The ER nurses managed to help me out of the car and into a wheelchair. After all of the “tell me what happened” too many times to count, they finally ordered the X-rays. My left femur was broken near the knee cap.

And since I have metastatic cancer, they also opted for another CT scan, just to make sure the break wasn’t due to anything cancer-related. Thankfully, it was just a “regular break”.

After a quick surgery to put in some plates and screw, and impressing all of the OT/PT and nurses with my mad walker skills (“this ain’t my first rodeo” might have been said once or a hundred times with each new person that saw me get out of bed and use the walker even with stitches and a lovely new incision from hip to below the knee), I was back home resting and recovering on my couch by Tuesday.

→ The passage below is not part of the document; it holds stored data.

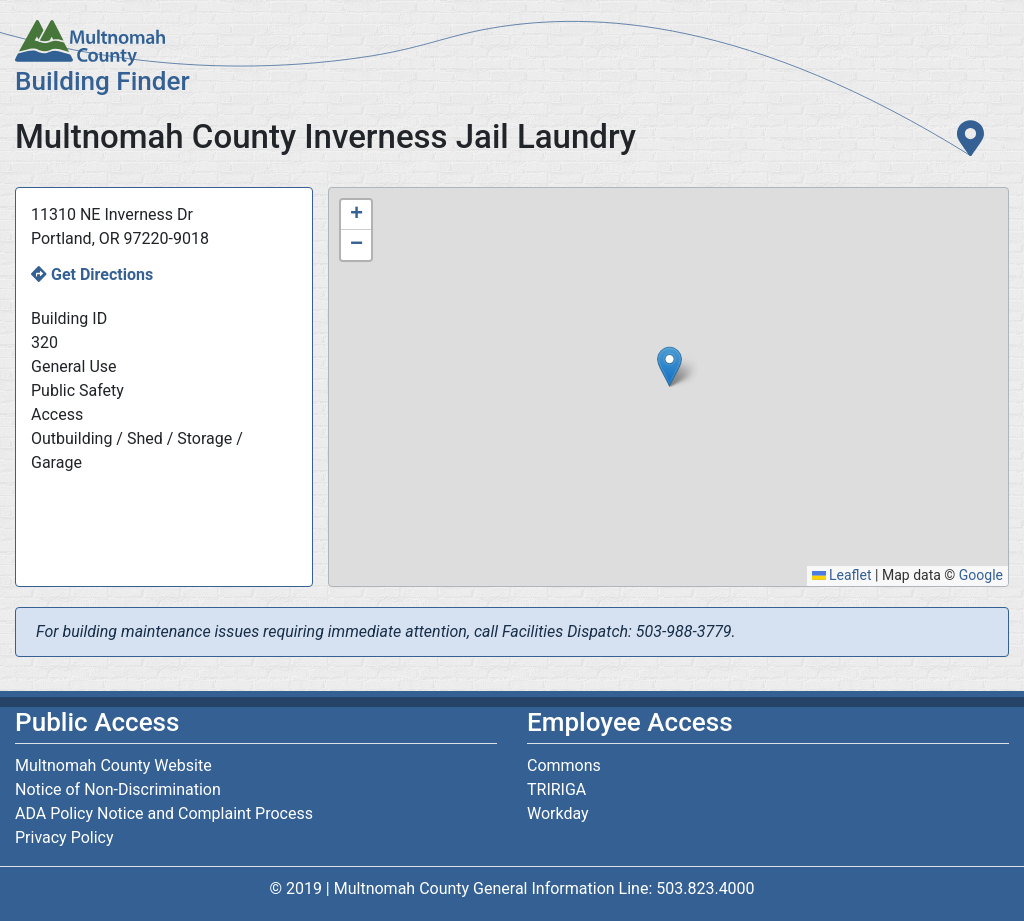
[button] (669, 366)
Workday (558, 813)
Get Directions (102, 274)
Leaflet (842, 575)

If you have read any of my story in the past, this may sound a little familiar. Four years ago, December/January 2017, I was also recovering from surgery when they removed all of the hardware in my hip.

I’m hoping there will be no infection resulting from the screws and plates down the road. (Fingers crossed). I am very thankful this happened to my left femur and not my right since I am already so accustomed to compensating for my left leg. It has made the recovery much less frustrating. Still frustrating, don’t get me wrong, but not as frustrating as it could have been.

2022 has not started the way I was hoping it would. The pandemic is still here, I’m using a walker and can’t put weight on my left leg for at least another 2 weeks, and the other family members I mentioned earlier could use lots of prayers (if that’s your thing).

I hope 2022 will be a little kinder as the calendar turns. If the last 10 plus years have taught me anything, life will knock the wind out of you, but it is your choice on how to adjust the sails to move forward.